This is an interesting, though esoteric, essay from the Financial Times. As the FT asks not to re-post articles I have included the link.
Here are a few excerpts:
Even if sharp predictions of individual economic outcomes are rarely possible, it should be possible to describe the general character of economic events, the ways in which these events are likely to develop, the broad nature of policy options and their consequences. It should be possible to call on a broad consensus on the interpretation of empirical data to support such analysis. This is very far from being the case.
The two branches of economics most relevant to the recent crisis are macroeconomics and financial economics. Macroeconomics deals with growth and business cycles. Its dominant paradigm is known as “dynamic stochastic general equilibrium” (thankfully abbreviated to DSGE) – a complex model structure that seeks to incorporate, in a single framework, time, risk and the need to take account of the behaviour of many different companies and households.
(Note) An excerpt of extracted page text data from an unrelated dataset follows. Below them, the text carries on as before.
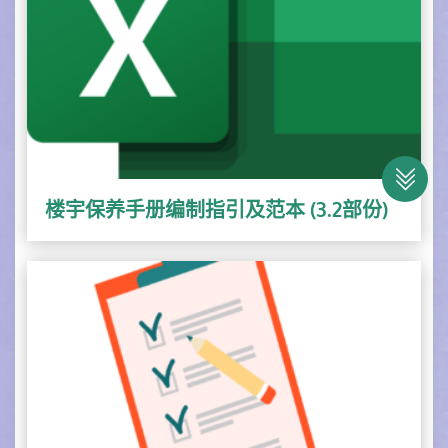
楼宇保养手册编制指引及范本 (3.2部份)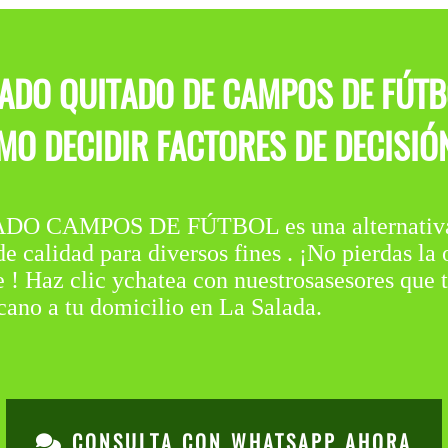
ADO QUITADO DE CAMPOS DE FÚTB
 DECIDIR FACTORES DE DECISIÓN
CAMPOS DE FÚTBOL es una alternativa so
e calidad para diversos fines . ¡No pierdas la
e ! Haz clic ychatea con nuestrosasesores que 
cano a tu domicilio en La Salada.
CONSULTA CON WHATSAPP AHORA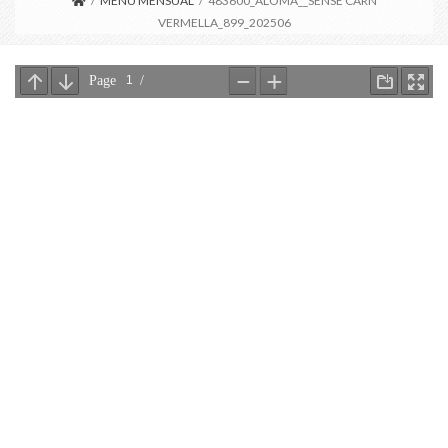
/
MENÚ MENSUAL
/
483600_ALOMA__SENSE CARN
VERMELLA_899_202506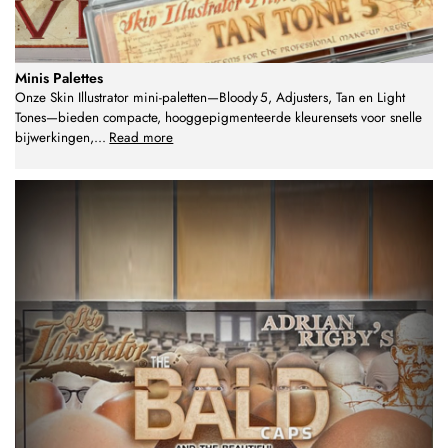
Minis Palettes
Onze Skin Illustrator mini-paletten—Bloody 5, Adjusters, Tan en Light
Tones—bieden compacte, hooggepigmenteerde kleurensets voor snelle
bijwerkingen,
...
Read more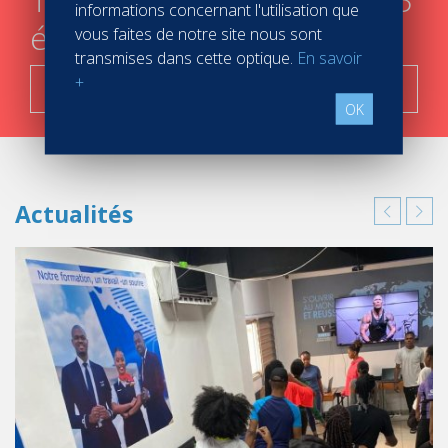
informations concernant l'utilisation que
étapes
vous faites de notre site nous sont
transmises dans cette optique.
En savoir
+
C'est parti !
OK
Actualités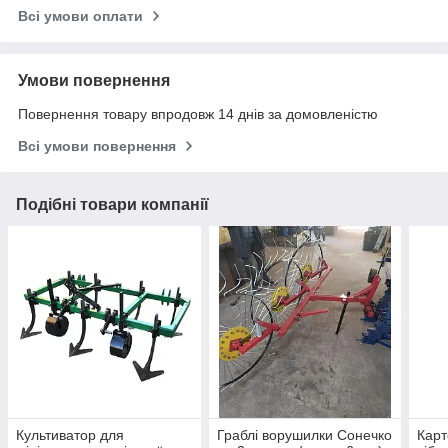
Всі умови оплати
Умови повернення
Повернення товару впродовж 14 днів за домовленістю
Всі умови повернення
Подібні товари компанії
Культиватор для
Граблі ворушилки Сонечко
Карт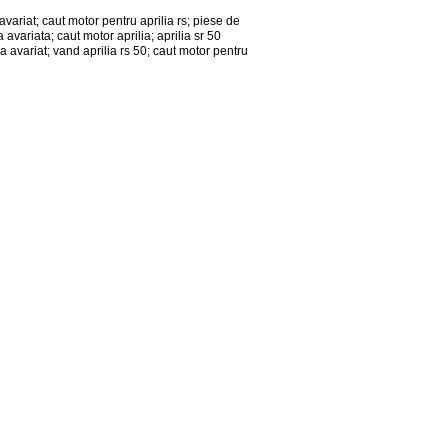
ariat; caut motor pentru aprilia rs; piese de
 avariata; caut motor aprilia; aprilia sr 50
a avariat; vand aprilia rs 50; caut motor pentru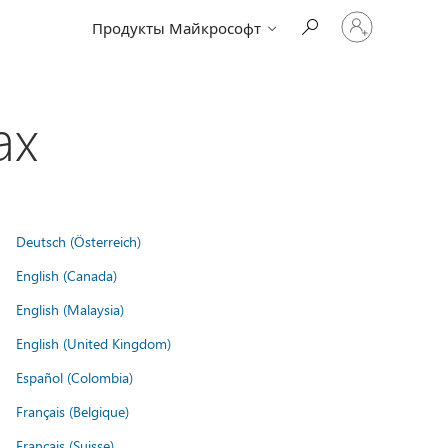
Войдите
Продукты Майкрософт
в
учетную
запись
ах
Deutsch (Österreich)
English (Canada)
English (Malaysia)
English (United Kingdom)
Español (Colombia)
Français (Belgique)
Français (Suisse)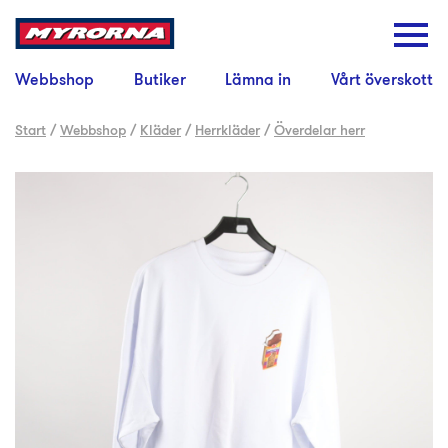
Webbshop
Butiker
Lämna in
Vårt överskott
Start
/
Webbshop
/
Kläder
/
Herrkläder
/
Överdelar herr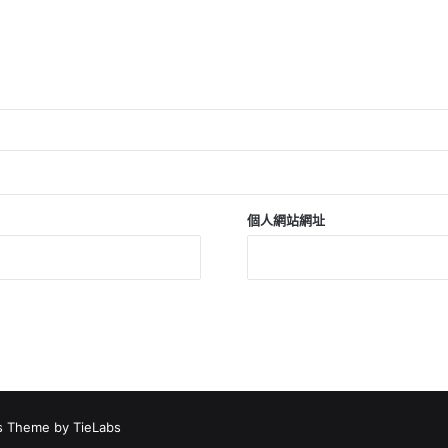
個人網站網址
 Theme by TieLabs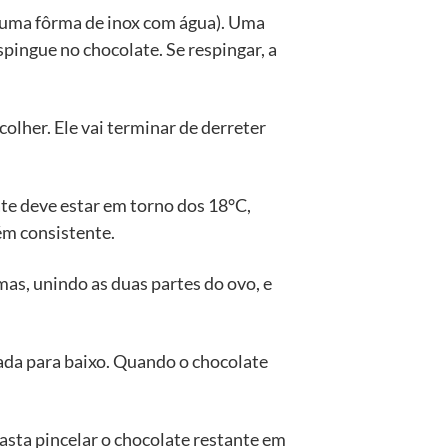
 uma fôrma de inox com água). Uma
spingue no chocolate. Se respingar, a
olher. Ele vai terminar de derreter
ate deve estar em torno dos 18°C,
ém consistente.
mas, unindo as duas partes do ovo, e
rada para baixo. Quando o chocolate
asta pincelar o chocolate restante em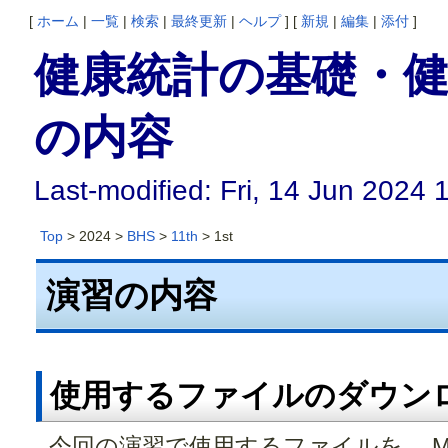
[
ホーム
|
一覧
|
検索
|
最終更新
|
ヘルプ
] [
新規
|
編集
|
添付
]
健康統計の基礎・健康
の内容
Last-modified: Fri, 14 Jun 2024 
Top
> 2024 >
BHS
>
11th
> 1st
演習の内容
使用するファイルのダウン
今回の演習で使用するファイルを、 Mo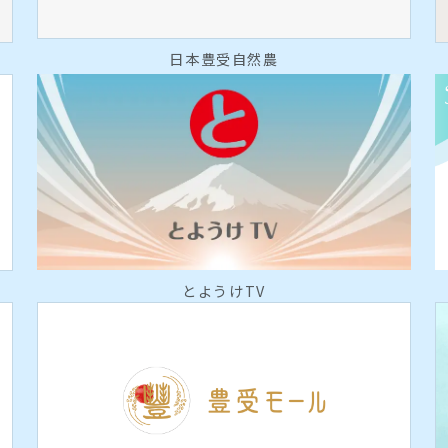
日本豊受自然農
とようけTV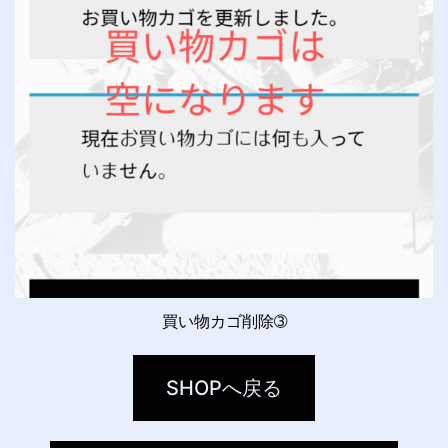
買い物カゴ削除➂
SHOPへ戻る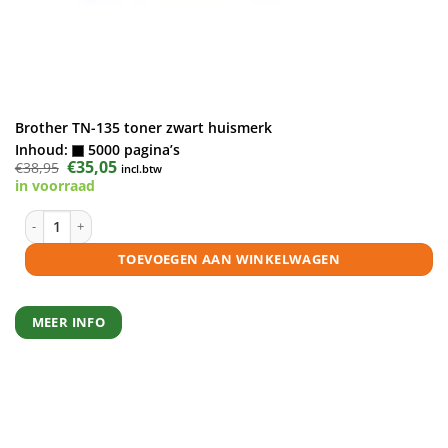
Brother TN-135 toner zwart huismerk
Inhoud:
5000 pagina’s
Oorspronkelijke
€
35,05
Huidige
€
38,95
incl.btw
prijs
prijs
in voorraad
was:
is:
€38,95.
€35,05.
Brother TN-135 toner zwart huismerk aantal
TOEVOEGEN AAN WINKELWAGEN
MEER INFO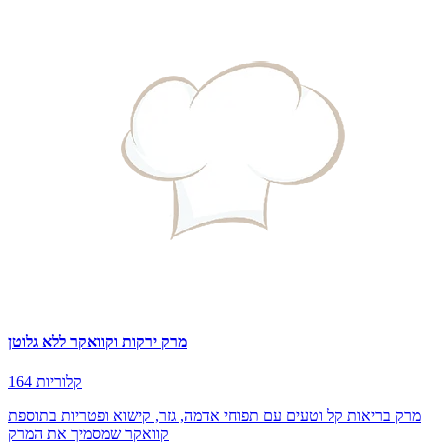
מרק ירקות וקוואקר ללא גלוטן
164 קלוריות
מרק בריאות קל וטעים עם תפוחי אדמה, גזר, קישוא ופטריות בתוספת
קוואקר שמסמיך את המרק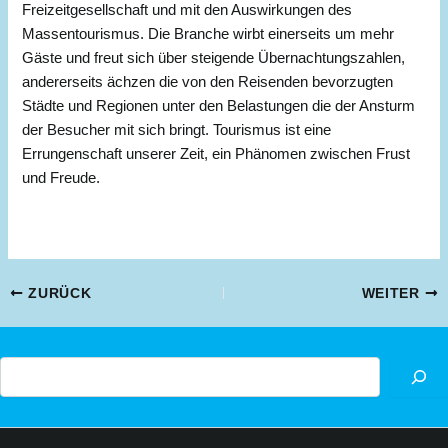
Freizeitgesellschaft und mit den Auswirkungen des
Massentourismus. Die Branche wirbt einerseits um mehr
Gäste und freut sich über steigende Übernachtungszahlen,
andererseits ächzen die von den Reisenden bevorzugten
Städte und Regionen unter den Belastungen die der Ansturm
der Besucher mit sich bringt. Tourismus ist eine
Errungenschaft unserer Zeit, ein Phänomen zwischen Frust
und Freude.
Beitragsnavigation
ZURÜCK
WEITER
Suchen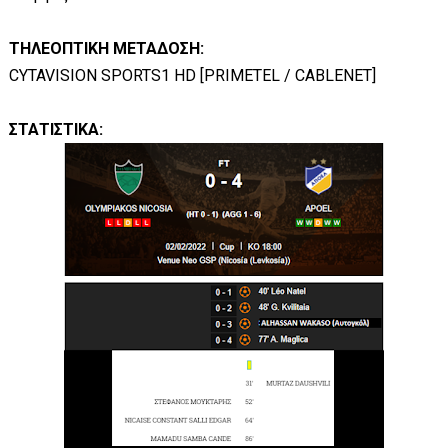
ΤΗΛΕΟΠΤΙΚΗ ΜΕΤΑΔΟΣΗ:
CYTAVISION SPORTS1 HD [PRIMETEL / CABLENET]
ΣΤΑΤΙΣΤΙΚΑ: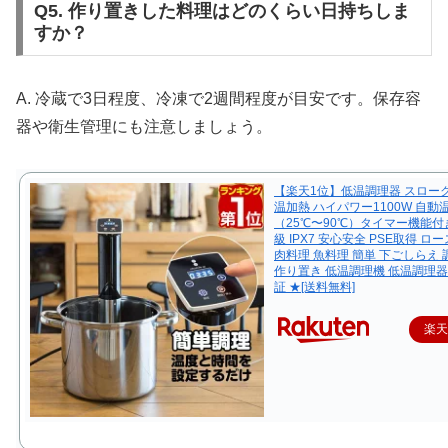
Q5. 作り置きした料理はどのくらい日持ちしま
すか？
A. 冷蔵で3日程度、冷凍で2週間程度が目安です。保存容
器や衛生管理にも注意しましょう。
【楽天1位】低温調理器 スロー
温加熱 ハイパワー1100W 自動
（25℃〜90℃）タイマー機能付
級 IPX7 安心安全 PSE取得 
肉料理 魚料理 簡単 下ごしらえ
作り置き 低温調理機 低温調理器
証 ★[送料無料]
楽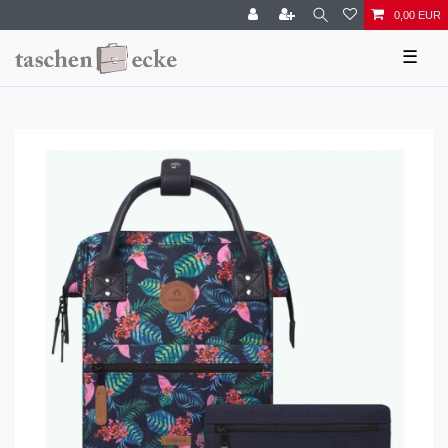
0,00 EUR
☰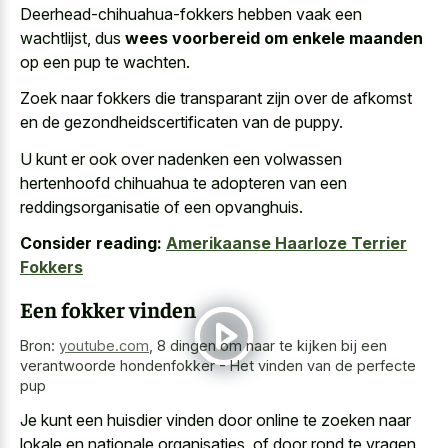
Deerhead-chihuahua-fokkers hebben vaak een
wachtlijst, dus
wees voorbereid om enkele maanden
op een pup te wachten.
Zoek naar fokkers die transparant zijn over de afkomst
en de gezondheidscertificaten van de puppy.
U kunt er ook over nadenken een volwassen
hertenhoofd chihuahua te adopteren van een
reddingsorganisatie of een opvanghuis.
Consider reading:
Amerikaanse Haarloze Terrier
Fokkers
Een fokker vinden
Bron:
youtube.com
,
8 dingen om naar te kijken bij een
verantwoorde hondenfokker - Het vinden van de perfecte
pup
Je kunt een huisdier vinden door online te zoeken naar
lokale en nationale organisaties, of door rond te vragen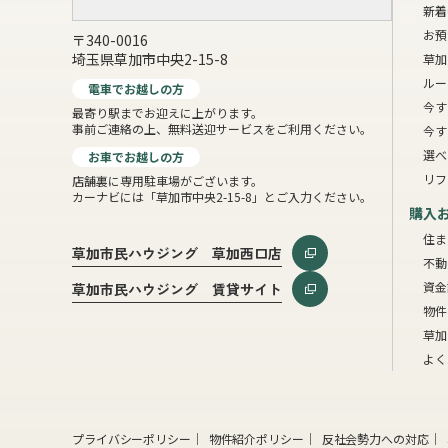
新着
お預
〒340-0016
埼玉県草加市中央2-15-8
草加
ルー
電車でお越しの方
今す
最寄り駅までお迎えに上がります。
事前ご連絡の上、無料送迎サービスをご利用ください。
今す
選べ
お車でお越しの方
リフ
店舗裏に専用駐車場がございます。
カーナビには「草加市中央2-15-8」とご入力ください。
購入
住ま
草加市民ハウジング 草加西口店
不動
資金
草加市民ハウジング 賃貸サイト
物件
草加
よく
プライバシーポリシー
物件紹介ポリシー
反社会勢力への対応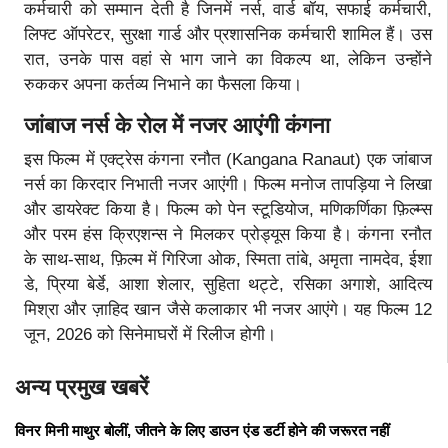
कर्मचारी को सम्मान देती है जिनमें नर्स, वार्ड बॉय, सफाई कर्मचारी,
लिफ्ट ऑपरेटर, सुरक्षा गार्ड और प्रशासनिक कर्मचारी शामिल हैं। उस
रात, उनके पास वहां से भाग जाने का विकल्प था, लेकिन उन्होंने
रुककर अपना कर्तव्य निभाने का फैसला किया।
जांबाज नर्स के रोल में नजर आएंगी कंगना
इस फिल्म में एक्ट्रेस कंगना रनौत (Kangana Ranaut) एक जांबाज
नर्स का किरदार निभाती नजर आएंगी। फिल्म मनोज तापड़िया ने लिखा
और डायरेक्ट किया है। फिल्म को पेन स्टूडियोज, मणिकर्णिका फ़िल्म्स
और परम हंस क्रिएशन्स ने मिलकर प्रोड्यूस किया है। कंगना रनौत
के साथ-साथ, फ़िल्म में गिरिजा ओक, स्मिता तांबे, अमृता नामदेव, ईशा
डे, प्रिया बेर्डे, आशा शेलार, सुहिता थट्टे, रसिका अगाशे, आदित्य
मिश्रा और ज़ाहिद खान जैसे कलाकार भी नजर आएंगे। यह फिल्म 12
जून, 2026 को सिनेमाघरों में रिलीज होगी।
अन्य प्रमुख खबरें
विनर मिनी माथुर बोलीं, जीतने के लिए डाउन एंड डर्टी होने की जरूरत नहीं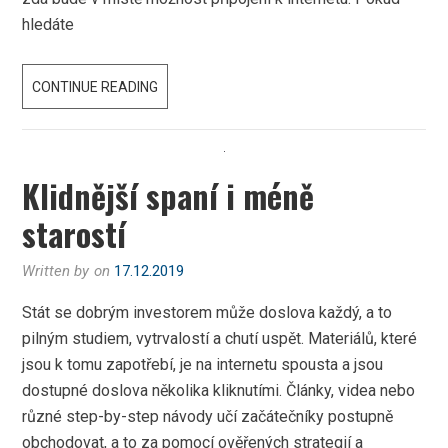
hledáte
MÍSTO
CONTINUE READING
BEZ
MOŽNOSTI
PŘIPOJENÍ
Klidnější spaní i méně
K
SÍTI
starostí
NEEXISTUJE
Written by
on
17.12.2019
Stát se dobrým investorem může doslova každý, a to
pilným studiem, vytrvalostí a chutí uspět. Materiálů, které
jsou k tomu zapotřebí, je na internetu spousta a jsou
dostupné doslova několika kliknutími. Články, videa nebo
různé step-by-step návody učí začátečníky postupně
obchodovat, a to za pomocí ověřených strategií a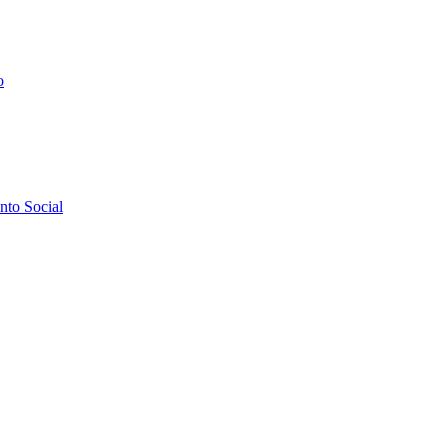
o
to Social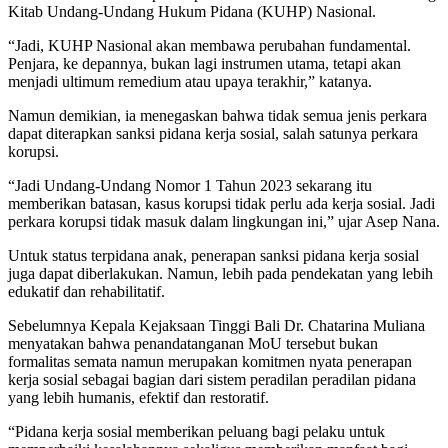
Kitab Undang-Undang Hukum Pidana (KUHP) Nasional.
“Jadi, KUHP Nasional akan membawa perubahan fundamental.
Penjara, ke depannya, bukan lagi instrumen utama, tetapi akan
menjadi ultimum remedium atau upaya terakhir,” katanya.
Namun demikian, ia menegaskan bahwa tidak semua jenis perkara
dapat diterapkan sanksi pidana kerja sosial, salah satunya perkara
korupsi.
“Jadi Undang-Undang Nomor 1 Tahun 2023 sekarang itu
memberikan batasan, kasus korupsi tidak perlu ada kerja sosial. Jadi
perkara korupsi tidak masuk dalam lingkungan ini,” ujar Asep Nana.
Untuk status terpidana anak, penerapan sanksi pidana kerja sosial
juga dapat diberlakukan. Namun, lebih pada pendekatan yang lebih
edukatif dan rehabilitatif.
Sebelumnya Kepala Kejaksaan Tinggi Bali Dr. Chatarina Muliana
menyatakan bahwa penandatanganan MoU tersebut bukan
formalitas semata namun merupakan komitmen nyata penerapan
kerja sosial sebagai bagian dari sistem peradilan peradilan pidana
yang lebih humanis, efektif dan restoratif.
“Pidana kerja sosial memberikan peluang bagi pelaku untuk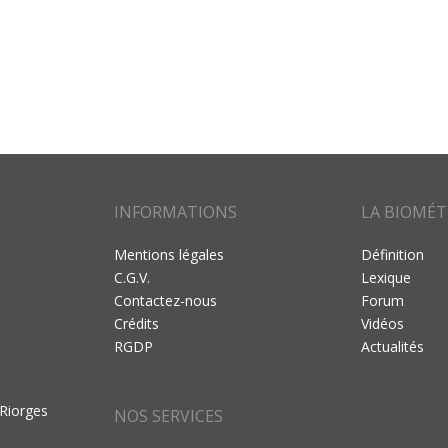
INFORMATIONS
LA BIOMÉT
Mentions légales
Définition
C.G.V.
Lexique
Contactez-nous
Forum
Crédits
Vidéos
RGDP
Actualités
 Riorges
NOS SERVICES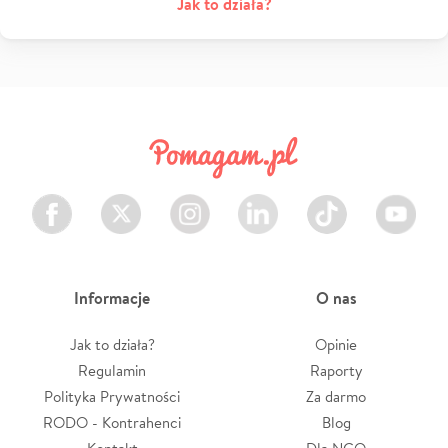
Jak to działa?
Facebook
Twitter
Instagram
LinkedIn
TikTok
Youtube
Informacje
O nas
Jak to działa?
Opinie
Regulamin
Raporty
Polityka Prywatności
Za darmo
RODO - Kontrahenci
Blog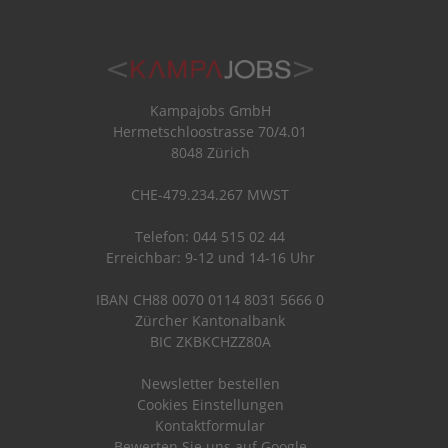
Kampajobs GmbH
Hermetschloostrasse 70/4.01
8048 Zürich
CHE-479.234.267 MWST
Telefon: 044 515 02 44
Erreichbar: 9-12 und 14-16 Uhr
IBAN CH88 0070 0114 8031 5666 0
Zürcher Kantonalbank
BIC ZKBKCHZZ80A
Newsletter bestellen
Cookies Einstellungen
Kontaktformular
Bewerten Sie uns auf Google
The study of financial markets revolves meanwhile around the “efficient market hypothesis” – that all available information is incorporated into market prices, so that these prices at all times reflect the best possible estimate of the underlying value of assets – and the “capital asset pricing model”. This latter notion asserts that what we see is the outcome of decisions made by a marketplace of rational players acting on the belief in efficient markets.
A close relationship exists between these three theories. But the account of recent events given by proponents of these models was comprehensively false. They proclaimed stability where there was impending crisis, and market efficiency where there was gross asset mispricing.
Economics is not a technique in search of problems but a set of problems in need of solution. Such problems are varied and the solutions will inevitably be eclectic. Such pragmatic thinking requires not just deductive logic but an understanding of the processes of belief formation, of anthropology, psychology and organisational behaviour, and meticulous observation of what people, businesses and governments do.